Peter Siebold, who survived last week’s crash of the Virgin Galactic rocket plane he was piloting, grew up and learned to fly in Gig Harbor.

“He just lives for flying and has done so since early childhood,” said Siebold‘s father, Klaus, who still lives in Gig Harbor. “He grew up here and he started flying here at the local airport, in an airplane that’s still at that flight school.”

Peter Siebold, 43, was flying SpaceShipTwo, along with 39-year-old co-pilot Michael Alsbury, who died in the crash Oct. 31 in California’s Mojave Desert. Siebold was able to deploy his parachute after the plane disintegrated just after it broke the sound barrier.

Without a spacesuit, he fell more than 10 miles amid thin air that made breathing almost impossible. At about 50,000 feet, the temperature was 70 degrees below zero.

Siebold smashed his shoulder when he hit the ground. He was discharged from the hospital Monday and is recovering in Tehachapi, California, where he lives with his wife and two children.

Klaus Siebold said in an interview with The News Tribune that he first heard about the crash when his daughter-in-law called. She hadn’t seen her husband yet and only knew he was on the way to the hospital.

A nephew in Germany who saw one of the first detailed accounts of the wreck from a German news magazine told him more about what happened, Klaus Siebold said.

“It was a total shock, because we didn’t expect anything to happen,” he said. “We have confidence in the program, and he had done successful flights. I know that my son is an excellent, very conscientious pilot, so I didn’t expect it.”

Peter Siebold is the director of flight operations for Scaled Composites, Virgin Galactic’s development partner. He has test-flown Virgin’s spaceships, designed to take tourists to the brink of space, for about 10 years.

Exactly what happened during the experimental flight and how Peter Siebold survived the crash is still being investigated. Investigators have said the plane’s tail, called a feather, deployed at the wrong time.

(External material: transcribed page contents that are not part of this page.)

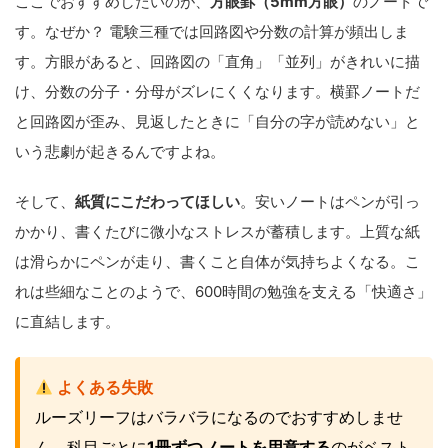
ここでおすすめしたいのが、
方眼罫（5mm方眼）
のノートで
す。なぜか？ 電験三種では回路図や分数の計算が頻出しま
す。方眼があると、回路図の「直角」「並列」がきれいに描
け、分数の分子・分母がズレにくくなります。横罫ノートだ
と回路図が歪み、見返したときに「自分の字が読めない」と
いう悲劇が起きるんですよね。
そして、
紙質にこだわってほしい
。安いノートはペンが引っ
かかり、書くたびに微小なストレスが蓄積します。上質な紙
は滑らかにペンが走り、書くこと自体が気持ちよくなる。こ
れは些細なことのようで、600時間の勉強を支える「快適さ」
に直結します。
よくある失敗
ルーズリーフはバラバラになるのでおすすめしませ
ん。科目ごとに
1冊ずつノートを用意する
のがベスト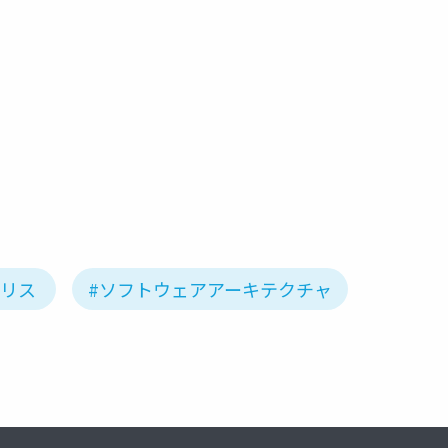
ノリス
#ソフトウェアアーキテクチャ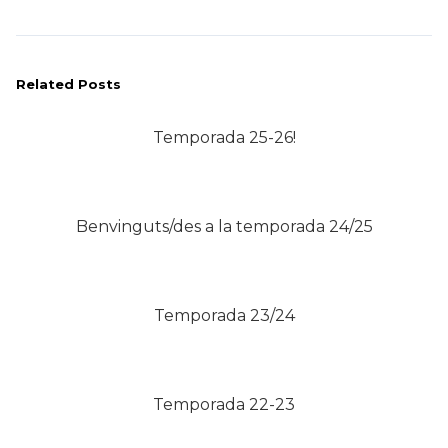
Related Posts
Temporada 25-26!
Benvinguts/des a la temporada 24/25
Temporada 23/24
Temporada 22-23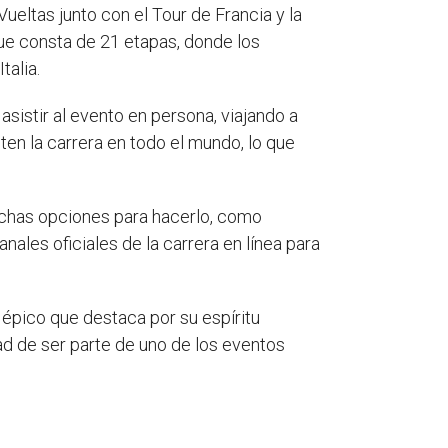
ueltas junto con el Tour de Francia y la
ue consta de 21 etapas, donde los
talia.
 asistir al evento en persona, viajando a
iten la carrera en todo el mundo, lo que
muchas opciones para hacerlo, como
nales oficiales de la carrera en línea para
o épico que destaca por su espíritu
dad de ser parte de uno de los eventos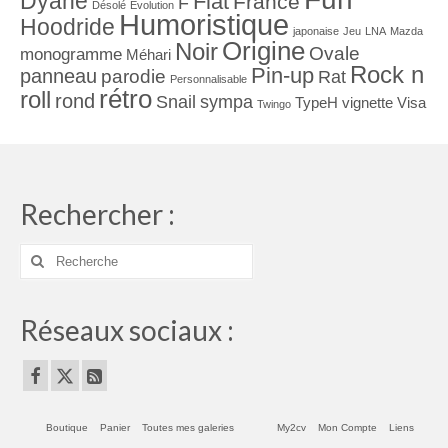
Dyane
Flat
France
F
Désolé
Evolution
Humoristique
Hoodride
japonaise
Jeu
LNA
Mazda
Origine
Noir
Ovale
monogramme
Méhari
Rock n
Pin-up
panneau
parodie
Rat
Personnalisable
rétro
roll
rond
Snail
sympa
TypeH
vignette
Visa
Twingo
Rechercher :
Rechercher
:
Réseaux sociaux :
Boutique
Panier
Toutes mes galeries
My2cv
Mon Compte
Liens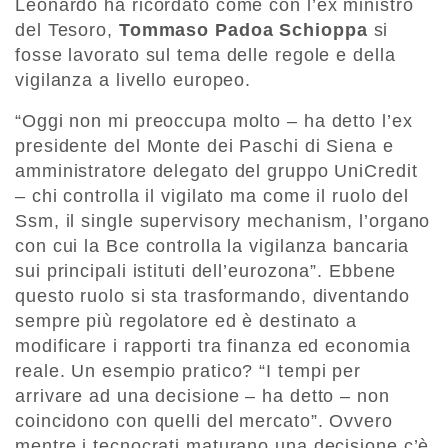
Leonardo ha ricordato come con l’ex ministro
del Tesoro,
Tommaso Padoa Schioppa
si
fosse lavorato sul tema delle regole e della
vigilanza a livello europeo.
“Oggi non mi preoccupa molto – ha detto l’ex
presidente del Monte dei Paschi di Siena e
amministratore delegato del gruppo UniCredit
– chi controlla il vigilato ma come il ruolo del
Ssm, il single supervisory mechanism, l’organo
con cui la Bce controlla la vigilanza bancaria
sui principali istituti dell’eurozona”. Ebbene
questo ruolo si sta trasformando, diventando
sempre più regolatore ed è destinato a
modificare i rapporti tra finanza ed economia
reale. Un esempio pratico? “I tempi per
arrivare ad una decisione – ha detto – non
coincidono con quelli del mercato”. Ovvero
mentre i tecnocrati maturano una decisione c’è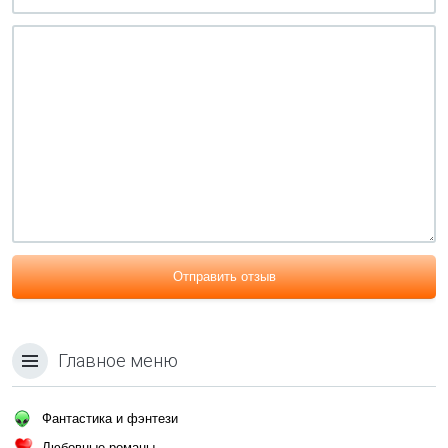
Отправить отзыв
Главное меню
Фантастика и фэнтези
Любовные романы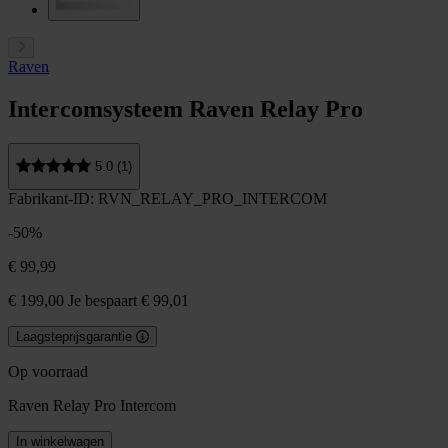
Raven
Intercomsysteem Raven Relay Pro
5.0 (1)
Fabrikant-ID: RVN_RELAY_PRO_INTERCOM
-50%
€ 99,99
€ 199,00
Je bespaart € 99,01
Laagsteprijsgarantie
Op voorraad
Raven Relay Pro Intercom
In winkelwagen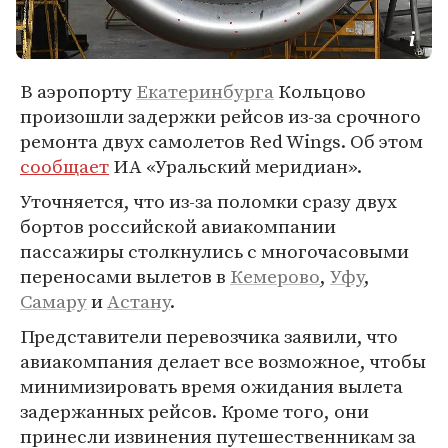
В аэропорту
Екатеринбурга
Кольцово
произошли задержки рейсов из-за срочного
ремонта двух самолетов Red Wings. Об этом
сообщает
ИА «Уральский меридиан».
Уточняется, что из-за поломки сразу двух
бортов российской авиакомпании
пассажиры столкнулись с многочасовыми
переносами вылетов в
Кемерово
,
Уфу
,
Самару
и
Астану
.
Представители перевозчика заявили, что
авиакомпания делает все возможное, чтобы
минимизировать время ожидания вылета
задержанных рейсов. Кроме того, они
принесли извинения путешественникам за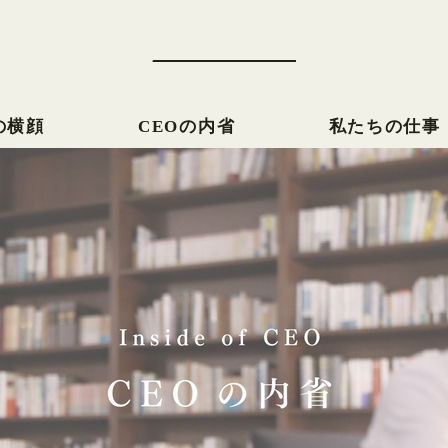
の横顔
CEOの内省
私たちの仕事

Klaus Siebold said he wouldn’t discuss the crash, based on company policy, but agreed to talk about his son’s local roots.

“He was very early interested in flying,” said Klaus Siebold, a recreational pilot who taught his son to fly in a Cessna 152. Peter was born at Tacoma General Hospital and started flying a few years later.

“Three, 4 years old, he started flying with me,” Klaus Siebold said.

Aboard the plane, Peter Siebold would sit next to his dad in a homemade wooden box with foam rubber that functioned as a car seat.

By the time Peter Siebold was 5, he knew which way the controls made the plane go. It was about middle school, his father believes, that the boy knew he wanted to be a pilot.

On his 16th birthday, he opted to fly by himself for the first time, instead of driving.

“He had the choice to get his driver’s license or to do his first solo, and he chose to do his solo,” Klaus Siebold said.

Peter Siebold attended Bellarmine Preparatory School for a year in Tacoma, his father said, and eventually graduated from high school in California.

He started working for Scale Composites in 1996, before he graduated from California Polytechnic State University in San Luis Obispo, his father and company biography said.

While he recovers in California from his injuries, his family has asked for privacy.

“The press people have been ruthless,” Klaus Siebold said. “To the point where the kids are practically prisoners in the house.”

His son doesn’t like the spotlight and didn’t tell his father he was testing SpaceShipTwo last week.

“I didn’t know he was flying that day,” Klaus Siebold said. “He is a very private, very modest person. He does not brag.”

The Los Angeles Times contributed to this report.